The success or failure of protozoa to capture bacteria depends on several factors. Those with more advanced locomotion capability are able to capture more bacteria. Individual protozoan feeding mechanisms are also important in the competition for bacteria. At the beginning of the activated sludge process, amoebae and flagellates are the first protozoan groups to appear in large numbers. They can survive on smaller quantities of bacteria because their energy requirements are lower than other protozoan types. Because few bacteria are present, competition for dissolved substrates is low; however, as the bacteria population increases, these protozoa are not able to compete for the available food. This is when the next group of protozoa, the free-swimming protozoa, enter the scene.

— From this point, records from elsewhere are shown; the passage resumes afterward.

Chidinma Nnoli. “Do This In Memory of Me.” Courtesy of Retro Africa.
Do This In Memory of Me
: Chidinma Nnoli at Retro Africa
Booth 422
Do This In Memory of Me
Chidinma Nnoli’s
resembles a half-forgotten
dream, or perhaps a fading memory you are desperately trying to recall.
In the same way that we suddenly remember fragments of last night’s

The free-swimming protozoa take advantage of the large populations of bacteria because they are better equipped with food-gathering mechanisms than the amoebae and flagellates. The free swimmers are important for their insatiable appetites for bacteria and also in floc formation. They secrete polysaccharides and mucoproteins that are absorbed by bacteria, which makes the bacteria "sticky" through biological agglutination (biological gluing together); this allows them to stick together and, more importantly, to stick to floc. Thus, large quantities of floc are prepared for removal from secondary effluent and being returned to aeration basins or wasted. The crawlers and stalked ciliates succeed the free swimmers.

Note: Stalked ciliated protozoa are attached directly to the activated sludge solids by a stalk. In some cases, the stalk is rigid and fixed in place, while in others the organism can move (contract or expand the stalk) to change its position. The stalked ciliated protozoa normally have several cilia that are used to create currents that carry bacteria and organic matter to them. The stalked ciliated protozoa predominate when the dispersed bacteria population decreases and does not provide sufficient food for the free swimmers. Their predominance indicates a stable process, operating at optimum conditions.

The free swimmers are replaced in part because the increasing level of mature floc retards their movement. Additionally, the type of environment that is provided by the presence of mature floc is more suited to the needs of the crawlers and stalked ciliates. The crawlers and stalked ciliates also aid in floc formation by adding weight to floc particles, thus enabling removal.